Globe Unity’s Compositions makes a natural partner to Improvisations, also released on JAPO. This is the last of the collective’s three albums for ECM’s sister label, and ends a sporadic tenure with colorful tapestries of internally composed pieces. What makes this album such an archival treasure its early glimpse into the compositional careers of trumpeters Kenny Wheeler, Enrico Rava, and Manfred Schoof.

“Nodagoo” is quintessentially Wheelerian, opening with a solemn tuba before erupting into a late-night free jazz masterstroke spearheaded by Evan Parker on tenor. All the classic elements are there: an almost literary feel for structure, with room to grow, and a penchant for contrasts. Rava’s “Flat Feet” blends just the sort of playfulness and heavy traction one might expect from his younger self. One can’t help but read a symphony of smiles into its jaunty contours. It is, as might be expected, a delightful tangle of trumpets, but legendary trombonist Albert Mangelsdorff gives us plenty of meat to chew on as well. Rava is a burst of flame and a joy to experience on such historical terms. The trumpet squeals of Schoof’s “Reflections” begin the album’s most cinematic track, which follows an unusual narrative arc through Parker’s circular sopranism and Alexander von Schlippenbach’s sensitive monologue on piano, while the brass and winds suspend their motives high above sea level.

Von Schlippenbach himself offers two pieces. “Boa” has a more nostalgic, big band sound, kept confidently in check by drummer Paul Lovens at every turn. Superb solos on soprano saxophone (courtesy of the inimitable Steve Lacy) and bass clarinet (Michel Pilz) make this slice of anatomical fortitude glow like a lightning bug. “The Forge,” which ends the album, is a propulsive blast of gold that boasts some of the most concentrated playing on the record. Trombonist Günther Christmann’s offering is “Trom-bone-it,” a jovial piece that grows from outtake to full-force jungle. Such elevations are Globe Unity’s forte and reveal an astonishing ability to keep every expression clear in the face of chaos. Like the Art Ensemble of Chicago at its loudest, this one takes fun seriously. Lacy counters with “Worms,” which bears suitable dedication to Ezra Pound, whose gnarled poetics can be heard in musical parallels throughout the 10-minute piece. Its massive chains of dissonance give relatively little room for solo space, opting instead for a grander, organic ecosystem.

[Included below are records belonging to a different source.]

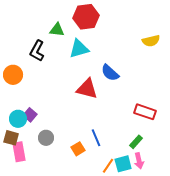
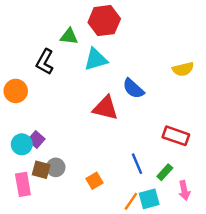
yellow semicircle: (151, 41) -> (183, 69), moved
brown square: (11, 138) -> (41, 170), moved
blue line: (96, 138) -> (137, 164), moved
pink arrow: (139, 161) -> (184, 190), moved

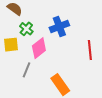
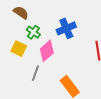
yellow square: (11, 45) -> (19, 49), turned 35

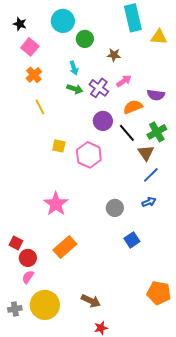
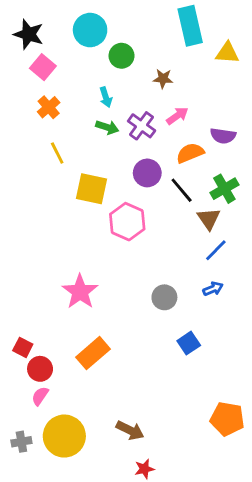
black star: (20, 24) -> (29, 34), size x1.5
yellow square: (59, 146) -> (91, 189), moved, size x1.6

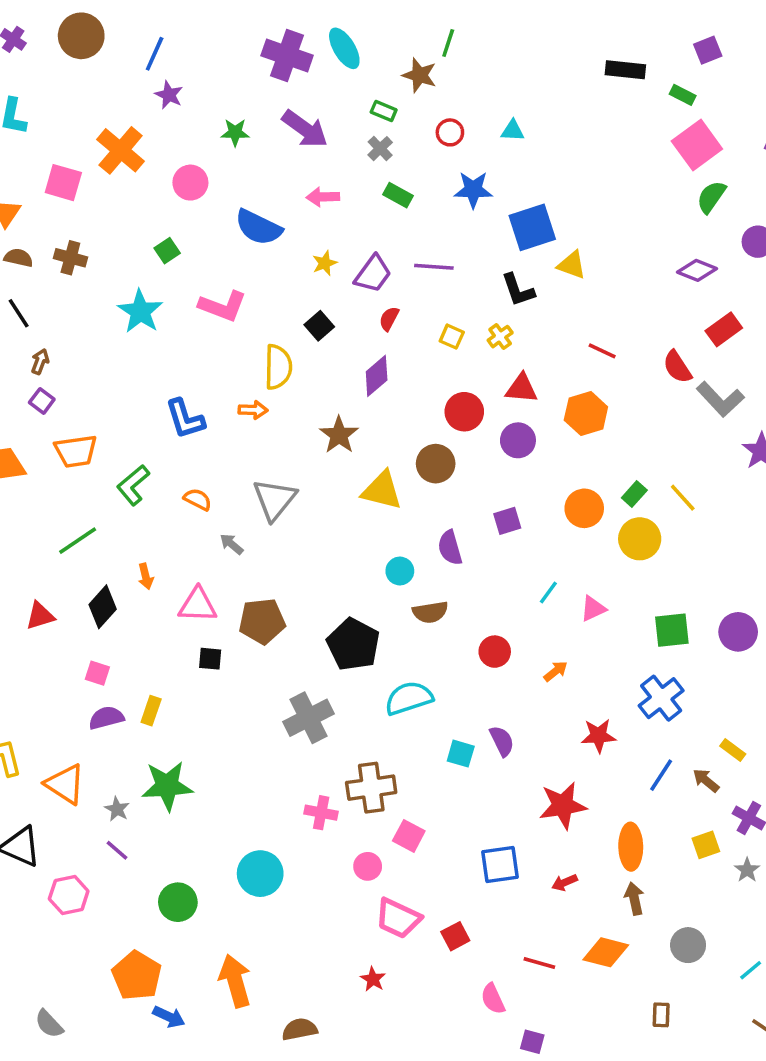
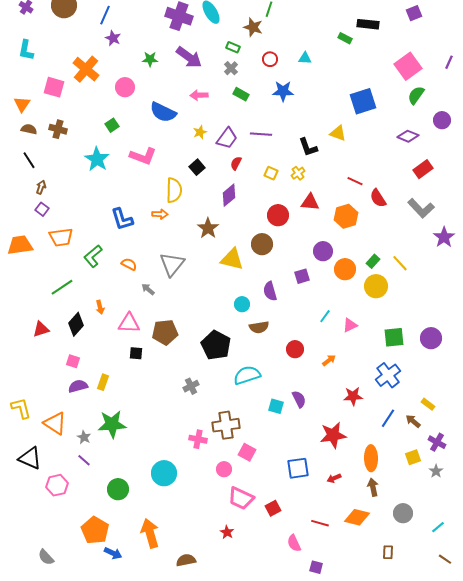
green rectangle: (683, 95) -> (345, 38), moved
blue square: (532, 227) -> (363, 101), moved
red semicircle: (677, 367) -> (378, 198), moved
purple circle: (518, 440) -> (323, 251), moved
gray cross: (309, 718) -> (191, 386), size x0.6

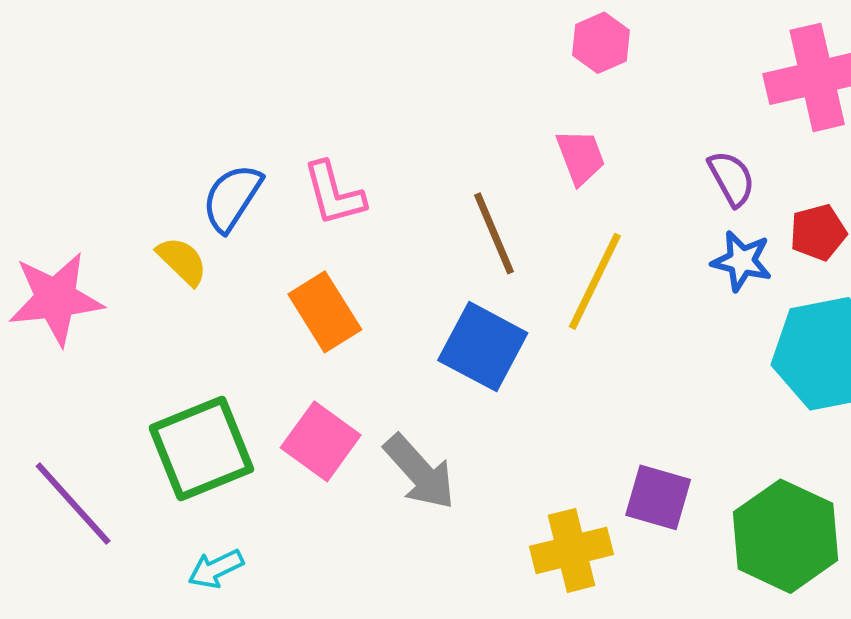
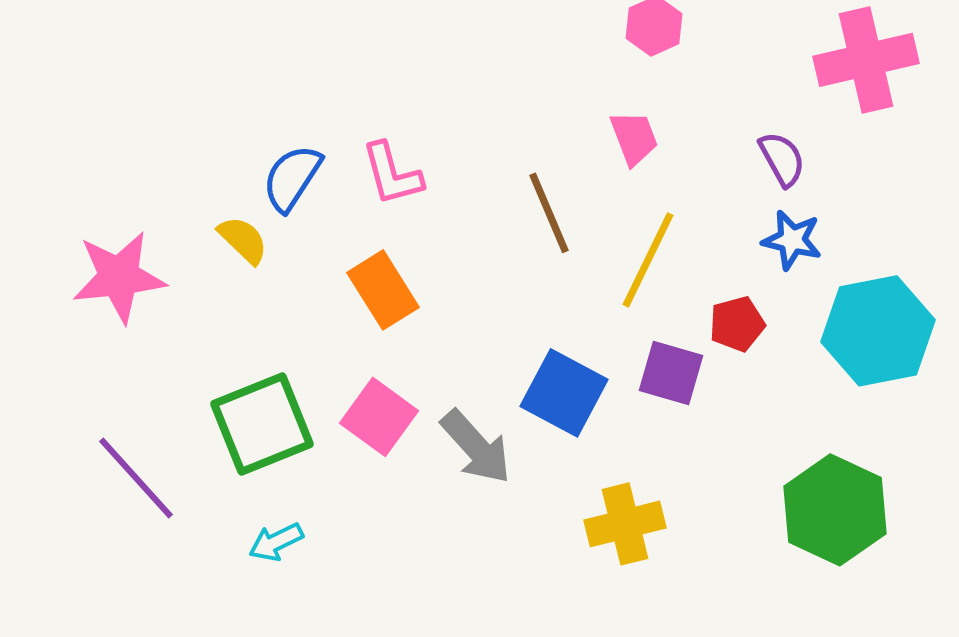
red pentagon: (818, 232) -> (737, 324), moved
blue square: (483, 347) -> (564, 393), moved
purple square: (658, 497) -> (671, 373), moved

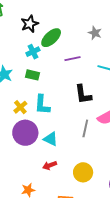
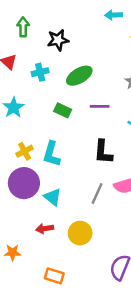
black star: (30, 24) -> (58, 40), moved
cyan cross: (33, 52) -> (40, 72), moved
green rectangle: (33, 75) -> (63, 110), moved
yellow circle: (83, 172) -> (80, 233), moved

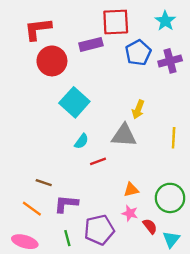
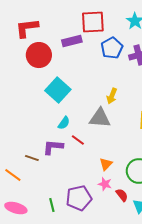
red line: (98, 161) -> (78, 140), turned 56
orange triangle: (131, 190) -> (106, 164), turned -32
purple L-shape: (66, 204) -> (53, 147), moved
orange line: (32, 209) -> (13, 175), moved

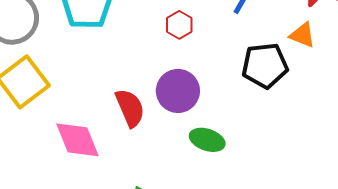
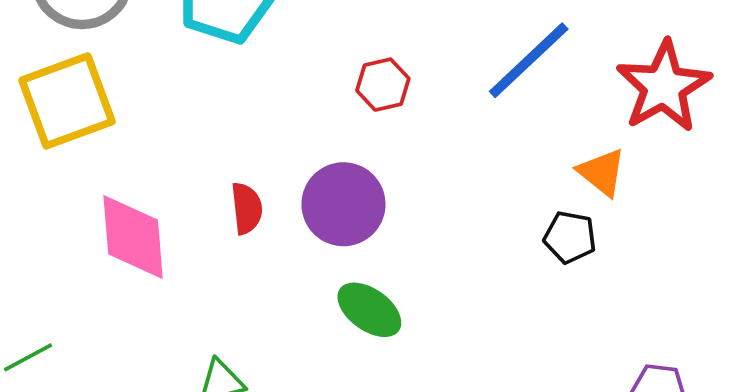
black pentagon: (265, 66) -> (570, 237), moved, size x0.6
red semicircle: (130, 108) -> (247, 208), size x0.7

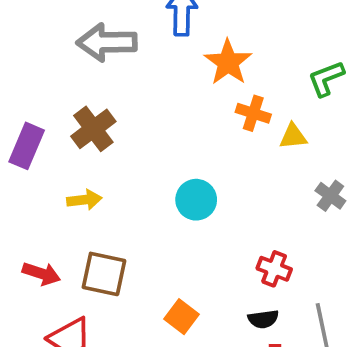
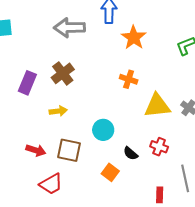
orange cross: (253, 113) -> (129, 79), moved
yellow triangle: (293, 136) -> (157, 106), moved, size x1.8
cyan circle: (196, 200) -> (103, 130), moved
black semicircle: (263, 319) -> (131, 153), moved, turned 49

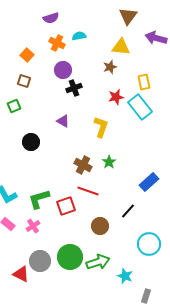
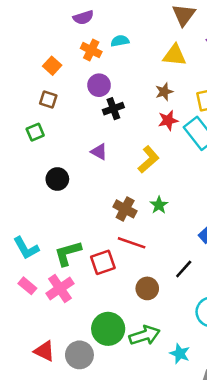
brown star: (110, 67) -> (164, 92), moved
yellow L-shape: (101, 127) -> (149, 159), turned 30
pink cross: (33, 226) -> (60, 288), size x1.5
gray circle: (40, 261) -> (79, 355), moved

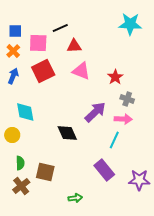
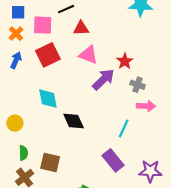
cyan diamond: (25, 112) -> (48, 99), moved
purple arrow: (95, 112) -> (103, 79), moved
pink arrow: (123, 119) -> (146, 106), moved

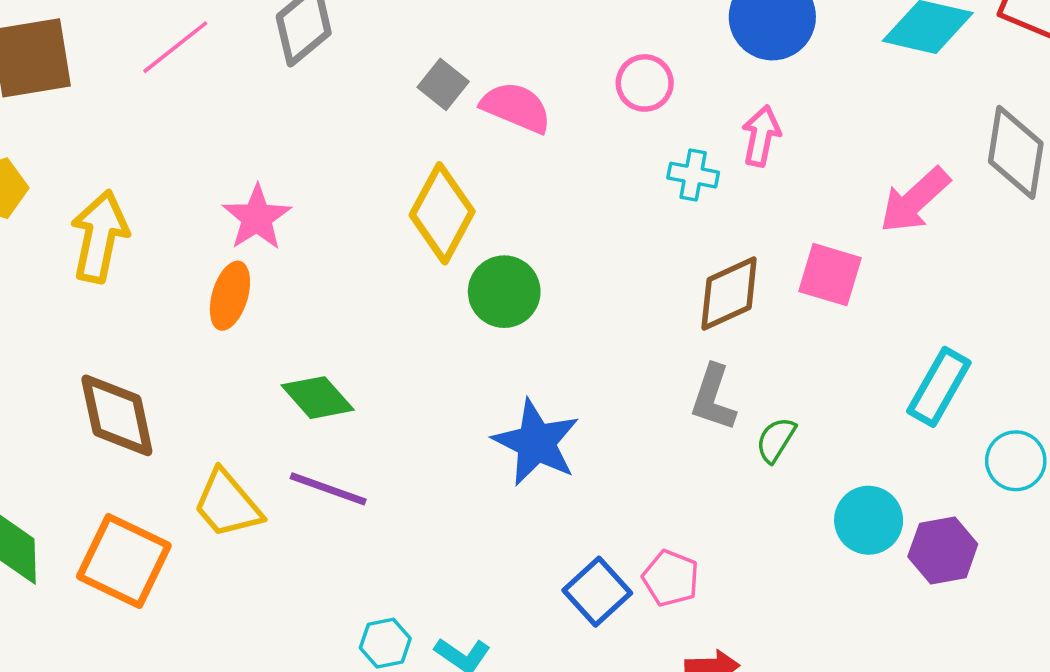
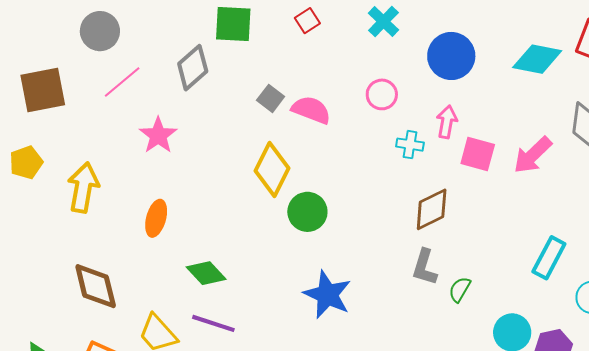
pink star: (257, 218) -> (158, 135), moved
pink square: (830, 275) -> (478, 154), moved

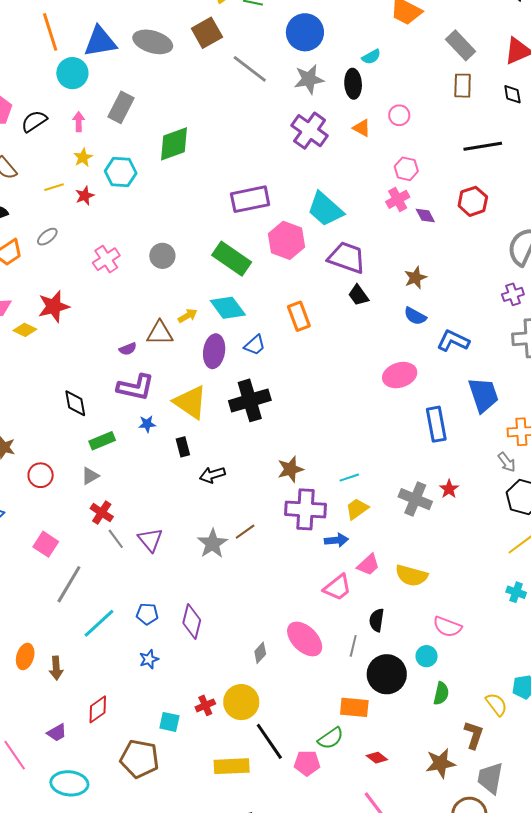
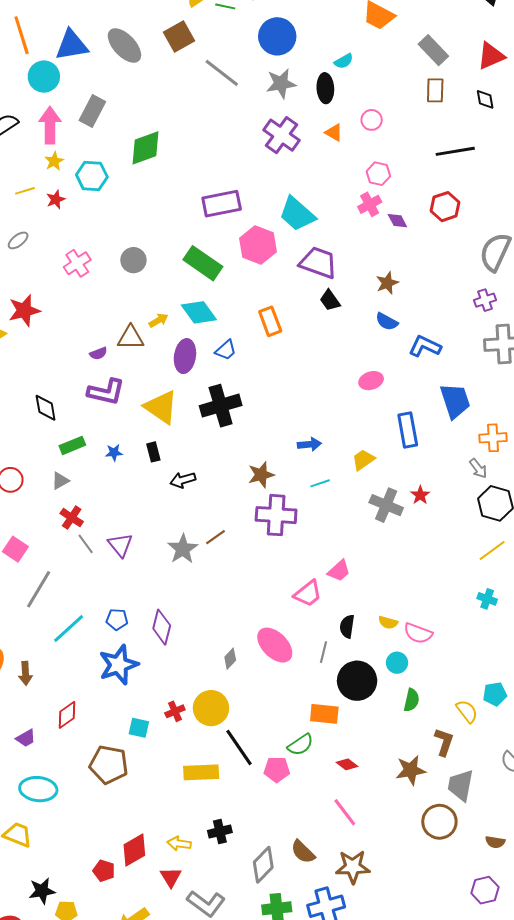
gray ellipse: (153, 42) -> (124, 46), turned 30
pink arrow: (79, 122) -> (50, 125), size x1.8
pink ellipse: (400, 375) -> (371, 381), size x0.7
blue star: (147, 424) -> (114, 453), moved
yellow trapezoid: (357, 509) -> (363, 460), moved
blue arrow: (336, 540) -> (309, 444), moved
yellow semicircle: (411, 576) -> (388, 622), moved, size x0.6
blue star: (149, 659) -> (119, 665), size x2.0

While not as exciting as its freely improvised predecessors, Compositions nonetheless affords more than enough space for the unexpected and is a worthy stopover on your JAPO collecting adventures.

60027-back
Back cover

TOK: Paradox (JAPO 60029)

Paradox

TOK
Paradox

Takashi Kako piano
Kent Carter bass
Oliver Johnson drums
Recorded June 1979 at Tonstudio Bauer, Ludwigsburg
Engineer: Martin Wieland
Produced by Steve Lake

That Japanese pianist Takashi Kako has spent much of his career as an accomplished classical pianist should come as no surprise to anyone who listens to this album, which documents a time in his life when he was heavily involved in the French free jazz movement at its zenith. It was during this period that, in 1979, he formed TOK, an acronym of its members, of whom drummer Oliver Johnson and bassist Kent Carter completed the trio. All of its pieces are by Kako, save for the last, the fantastic “Wobbly Walk Parade,” by Carter. This carnival dream expands the trio’s standard palette, adding cello to its composer’s toolkit; celesta to Kako’s; toy piano, tambourine, and vocals to Johnson’s; and featuring an unexpected appearance by producer Steve Lake on harpsichord (!). Leading up to this whimsical flourish is a program of striking originality, which is all the more intensified by Kako’s undeniable acuity at the keyboard. Certainly his time in Paris has worn off here, as riffs resembling those of the great 20th-century French composers—including his teacher, Olivier Messiaen—are recognizable throughout.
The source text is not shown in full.